South Korea’s Inter-country Adoption program has been around for at least 60 years. Up to today, there have been around 180,000 Korean transracial adoptees that have been relocated to the U.S., Sweden, the Netherlands, France, Australia and a dozen more countries.
Jaime Dy, 21, majoring in liberal arts with an emphasis in social and behavioral sciences, hosted a film session for a documentary called “Side by Side,” which was directed by Glenn Morey. This is a class project she’s working on and its purpose is to raise awareness and start a discussion about the Intercountry Adoption program.
A number of babies and kids in this adoption program spend up to six months in an orphanage in their new country before they are picked up by their future parents. Other adoptees were personally delivered by a family member to a random stranger.
Meanwhile, there are newborn babies who were dropped off at the doorstep of random strangers’ houses. There are also certain adoptees who were the result of adultery.
One adoptee from the film shared her personal experience.
“When you’re abandoned in a public place, and there’s no record (of the) birth mother, or father. There’s no identifying information (and) nobody left a note.”
Many thousands of multiracial babies were born from a relationship between American GI soldiers and gijichons, which is a Korean military prostitute. As a result, Korea started the Intercountry Adoption program in an effort to purge the country of these mixed-race kids that they labeled as “human refuse.”
The journey of an adoptee’s struggles start from the moment they land in a foreign country. An adoptee from the film, living in Milwaukee, illustrated his life.
“The way I like to describe it is that basically, I grew up feeling like a Martian who had been grabbed from outer space in a spaceship.”
As these adoptees transitioned from childhood towards adulthood, they struggled to fit in an environment and culture that was deprived of people who looked like them. An adoptee from the film, living in Australia, tried putting talcum powder on her face because she thought that it was her skin color that made her different.
Mae Lee, a chairwoman of the Asian American and Asian Studies and a De Anza College professor who teaches Asian American and Ethnic Studies, offers her own take on this film.
“For me, the film has so many touch points with Asian American studies, even as it focuses on the diaspora of Korean adoptees around the world,” M. Lee wrote in an email interview. “I found the kind of racialized marginalization described by the speakers to be uncanny in their similarity. As a Korean child adoptee, so many experienced parallel derision for their physical features (skin, nose, eyes, etc.)”

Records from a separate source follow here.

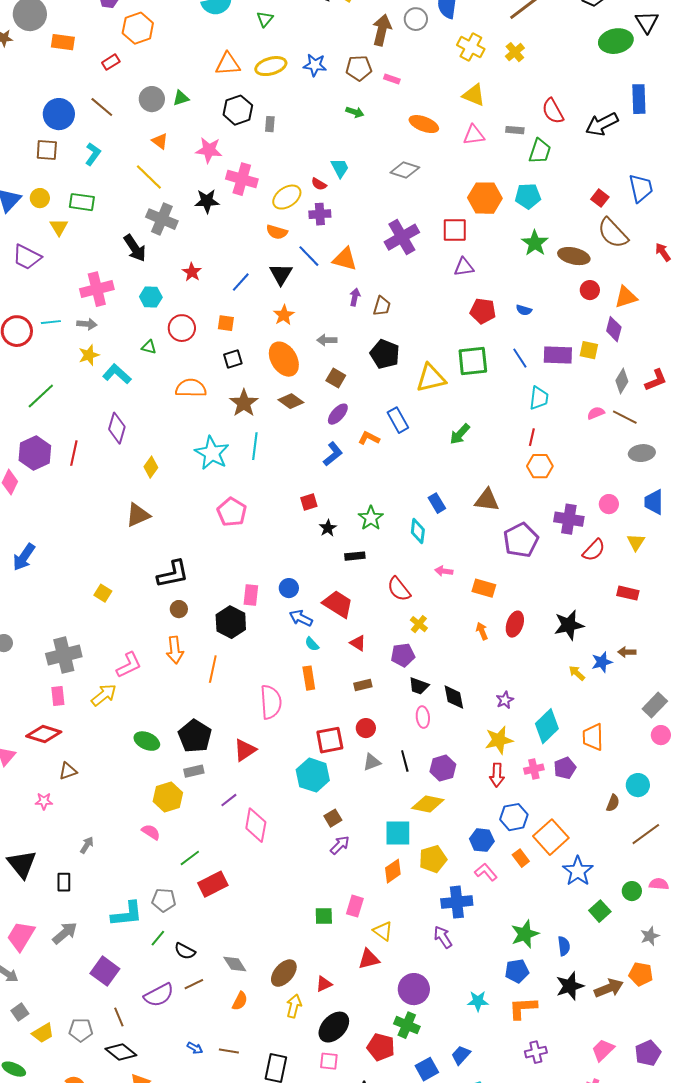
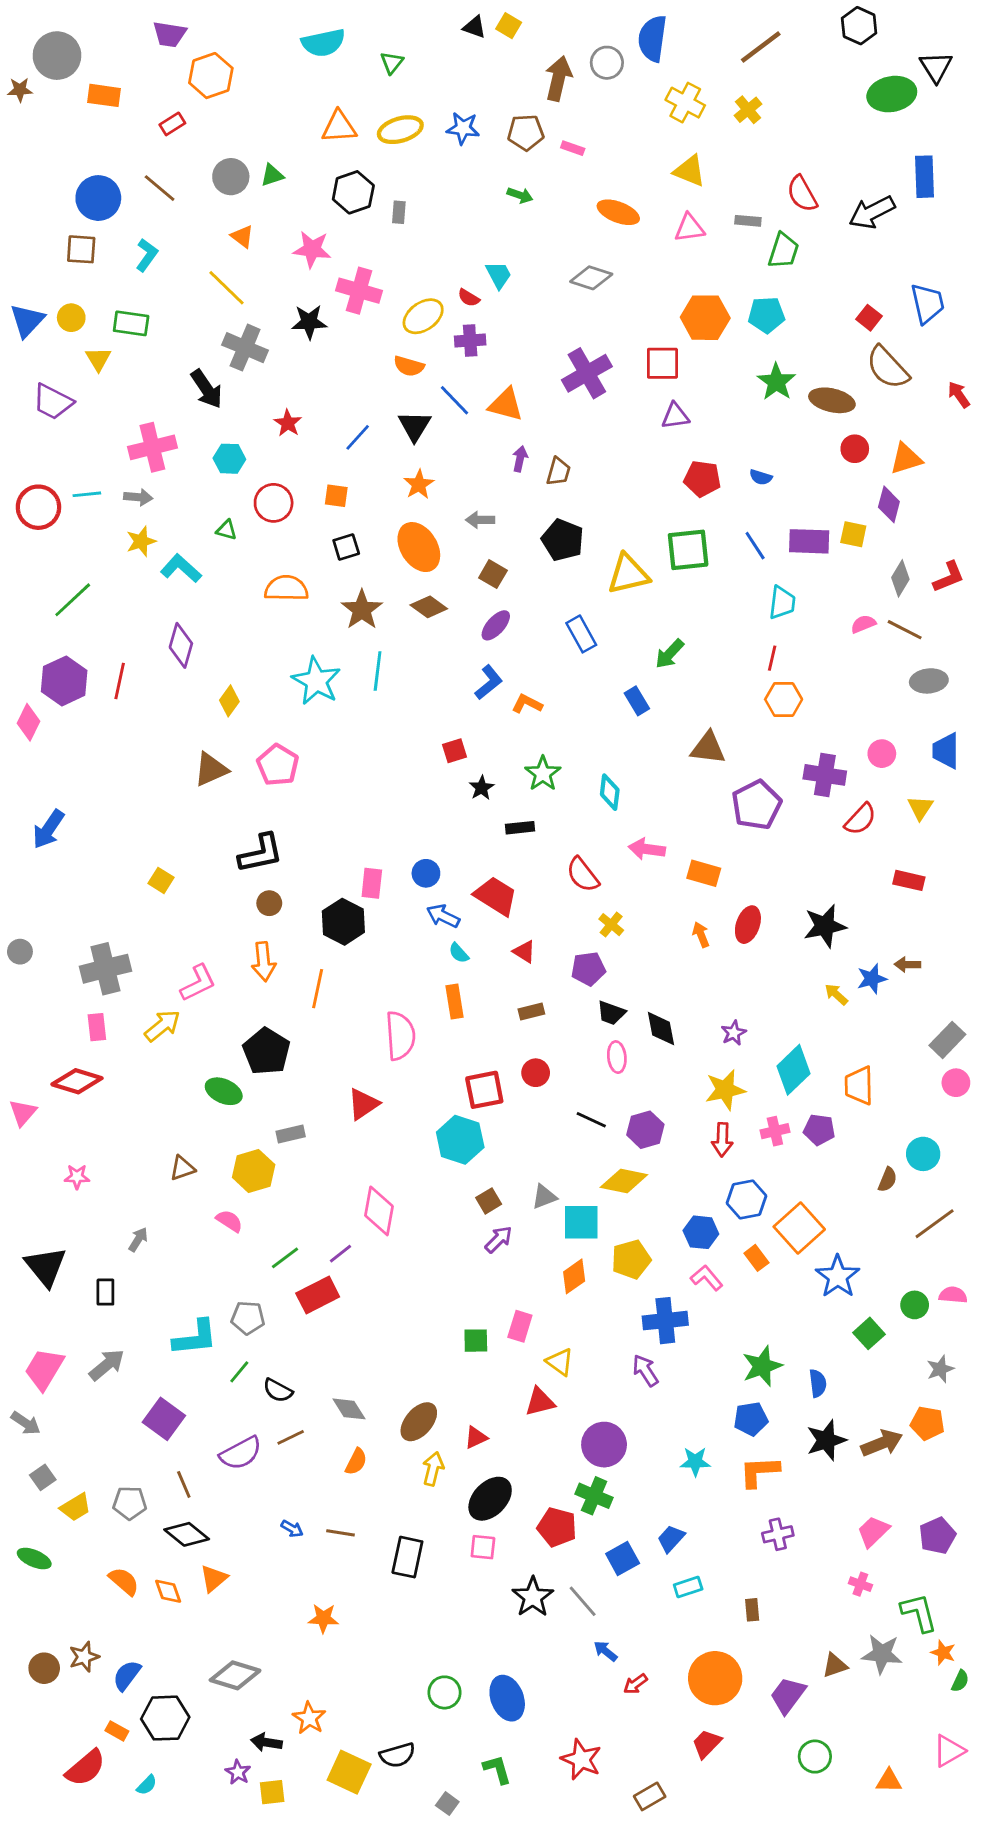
orange L-shape: (369, 438) -> (527, 704), moved
blue rectangle: (437, 503) -> (637, 701), moved
pink pentagon: (232, 512) -> (278, 765), moved
pink arrow: (444, 571) -> (647, 849), size x1.4
black pentagon: (195, 736) -> (266, 1051), moved
black line: (405, 761) -> (591, 1120), turned -50
gray triangle: (372, 762) -> (544, 1197), moved
purple pentagon: (565, 768) -> (819, 1130), turned 30
brown triangle: (68, 771) -> (182, 1168), moved
purple line: (229, 800) -> (340, 1254), moved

An American adoptee from the film said, “I think the way I internalize that experience was (that) I was bad. I was defective. There was something wrong with me. So I sort of grew up with that self-concept.”
Even after these adoptees grow up and get a chance to revisit their home country, they face certain challenges. A second American adoptee from the film shared what her biological mother said to her after they met for the first time.
“I know you’re my daughter. But the last time I saw you, you were three and now, you’re this grown woman. I don’t know who you are.”
It’s not only the struggles to reconnect to the adoptee’s biological family that they have to overcome but adoptees also have to contend with whether their home country is willing to accept them back as one of their own.
“This is my interpretation as being a part of the tribe, kind of in some distant outer ring and not a very well accepted ring either,” said the Milwaukee adoptee from the film. “I strongly urge any Korean adoptee who is interested to go visit (South Korea) but I also advise them that if they think that it’s going to be an easily integrated experience, they should think again.”
Debbie Lee, a Dean of the Intercultural and International Studies Division at De Anza College that oversees Ethnic Studies, Global Studies, Women’s Studies and the World Languages, had more questions than answers after watching this film.
D. Lee wrote in an email interview, “How do we make adoptees not feel like they are outliers? Sometimes they are rejected by Korean society because they are not seen as real Koreans, while they may feel rejected by their host country since they are not quite seen as real Americans or real French, etc.”
The Milwaukee adoptee from the film adds, “I thought that by going to South Korea, I would be able to put all my puzzle pieces together and I just ended up with more puzzle pieces.”